:: ABOUT THIS EXERCISE ::
Lines with the string "chevron" are to be identified in the listing and copied.

============

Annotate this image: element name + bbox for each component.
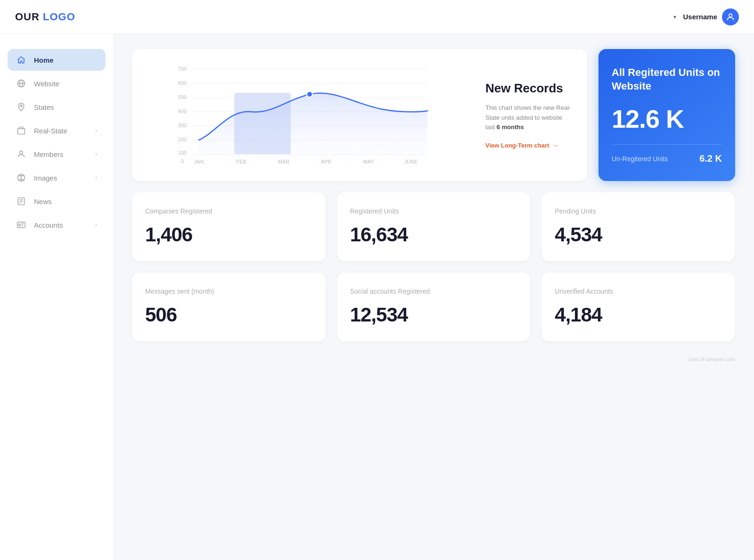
logo-colored: LOGO xyxy=(43,11,75,23)
blue-card-main-value: 12.6 K xyxy=(612,104,722,133)
footer-note: post of uimaker.com xyxy=(132,353,735,366)
sidebar-members-label: Members xyxy=(34,150,64,158)
top-row: 700 600 500 400 300 200 100 0 xyxy=(132,49,735,181)
stat-card: Messages sent (month) 506 xyxy=(132,272,326,341)
building-icon xyxy=(16,125,26,136)
view-chart-link[interactable]: View Long-Term chart → xyxy=(485,142,572,149)
stat-card-label: Pending Units xyxy=(555,207,722,215)
layout: Home Website States xyxy=(0,0,754,560)
svg-text:MAR: MAR xyxy=(278,159,290,165)
svg-text:FEB: FEB xyxy=(236,159,246,165)
svg-text:700: 700 xyxy=(178,66,187,72)
blue-card-sub-label: Un-Regitered Units xyxy=(612,155,668,163)
chart-info: New Records This chart shows the new Rea… xyxy=(478,62,572,168)
blue-card-sub-value: 6.2 K xyxy=(699,153,722,164)
stat-card-label: Registered Units xyxy=(350,207,517,215)
blue-card-title: All Regitered Units on Website xyxy=(612,66,722,93)
stat-card: Pending Units 4,534 xyxy=(541,192,735,261)
sidebar-item-states[interactable]: States xyxy=(8,96,106,118)
sidebar-item-images[interactable]: Images › xyxy=(8,167,106,189)
chevron-icon: › xyxy=(95,174,97,181)
username-caret: ▾ xyxy=(673,14,676,20)
svg-point-0 xyxy=(729,14,732,17)
stats-row-1: Companies Registered 1,406 Registered Un… xyxy=(132,192,735,261)
stat-card-value: 12,534 xyxy=(350,304,517,326)
sidebar-item-real-state[interactable]: Real-State › xyxy=(8,120,106,141)
stat-card: Unverified Accounts 4,184 xyxy=(541,272,735,341)
document-icon xyxy=(16,196,26,206)
svg-text:200: 200 xyxy=(178,137,187,142)
svg-text:300: 300 xyxy=(178,123,187,128)
grid-icon xyxy=(16,173,26,183)
sidebar-item-home[interactable]: Home xyxy=(8,49,106,71)
sidebar-website-label: Website xyxy=(34,80,59,88)
chart-title: New Records xyxy=(485,81,572,96)
chart-card: 700 600 500 400 300 200 100 0 xyxy=(132,49,587,181)
line-chart: 700 600 500 400 300 200 100 0 xyxy=(147,62,463,166)
chart-area: 700 600 500 400 300 200 100 0 xyxy=(147,62,463,168)
sidebar-states-label: States xyxy=(34,103,54,111)
chevron-icon: › xyxy=(95,151,97,157)
svg-text:600: 600 xyxy=(178,80,187,86)
stat-card-value: 1,406 xyxy=(145,223,312,246)
svg-text:MAY: MAY xyxy=(363,159,374,165)
chevron-icon: › xyxy=(95,222,97,228)
logo: OUR LOGO xyxy=(15,11,75,23)
stat-card-value: 16,634 xyxy=(350,223,517,246)
stat-card-label: Unverified Accounts xyxy=(555,288,722,295)
username-label: Username xyxy=(683,13,717,21)
sidebar-real-state-label: Real-State xyxy=(34,127,67,135)
person-icon xyxy=(16,149,26,159)
stat-card-value: 506 xyxy=(145,304,312,326)
stats-row-2: Messages sent (month) 506 Social account… xyxy=(132,272,735,341)
globe-icon xyxy=(16,78,26,89)
blue-stats-card: All Regitered Units on Website 12.6 K Un… xyxy=(598,49,735,181)
map-icon xyxy=(16,102,26,112)
chart-description: This chart shows the new Real-State unit… xyxy=(485,103,572,132)
blue-card-sub: Un-Regitered Units 6.2 K xyxy=(612,144,722,164)
stat-card-label: Companies Registered xyxy=(145,207,312,215)
svg-text:0: 0 xyxy=(181,158,184,164)
chevron-icon: › xyxy=(95,127,97,134)
svg-point-41 xyxy=(307,91,312,97)
logo-our: OUR xyxy=(15,11,40,23)
header-right: ▾ Username xyxy=(673,8,739,25)
svg-text:400: 400 xyxy=(178,108,187,114)
sidebar-item-members[interactable]: Members › xyxy=(8,143,106,165)
svg-text:JUNE: JUNE xyxy=(404,159,418,165)
stat-card-label: Social accounts Registered xyxy=(350,288,517,295)
sidebar-news-label: News xyxy=(34,198,52,206)
stat-card-label: Messages sent (month) xyxy=(145,288,312,295)
stat-card: Registered Units 16,634 xyxy=(337,192,531,261)
svg-text:JAN: JAN xyxy=(194,159,204,165)
svg-point-12 xyxy=(20,151,23,154)
sidebar-home-label: Home xyxy=(34,56,54,64)
sidebar-item-accounts[interactable]: Accounts › xyxy=(8,214,106,236)
sidebar-item-website[interactable]: Website xyxy=(8,73,106,94)
svg-rect-5 xyxy=(18,129,25,134)
sidebar-accounts-label: Accounts xyxy=(34,221,63,229)
sidebar: Home Website States xyxy=(0,34,113,560)
header: OUR LOGO ▾ Username xyxy=(0,0,754,34)
main-content: 700 600 500 400 300 200 100 0 xyxy=(113,34,754,560)
sidebar-images-label: Images xyxy=(34,174,57,182)
stat-card: Social accounts Registered 12,534 xyxy=(337,272,531,341)
svg-text:APR: APR xyxy=(321,159,332,165)
stat-card: Companies Registered 1,406 xyxy=(132,192,326,261)
stat-card-value: 4,184 xyxy=(555,304,722,326)
svg-point-22 xyxy=(19,224,21,226)
svg-text:500: 500 xyxy=(178,94,187,100)
svg-point-4 xyxy=(20,105,22,107)
sidebar-item-news[interactable]: News xyxy=(8,190,106,212)
svg-text:100: 100 xyxy=(178,150,187,156)
home-icon xyxy=(16,55,26,65)
stat-card-value: 4,534 xyxy=(555,223,722,246)
id-card-icon xyxy=(16,220,26,230)
avatar[interactable] xyxy=(722,8,739,25)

============

:: RESPONSE BELOW ::
chevron-icon: › xyxy=(95,174,97,181)
chevron-icon: › xyxy=(95,151,97,157)
chevron-icon: › xyxy=(95,222,97,228)
chevron-icon: › xyxy=(95,127,97,134)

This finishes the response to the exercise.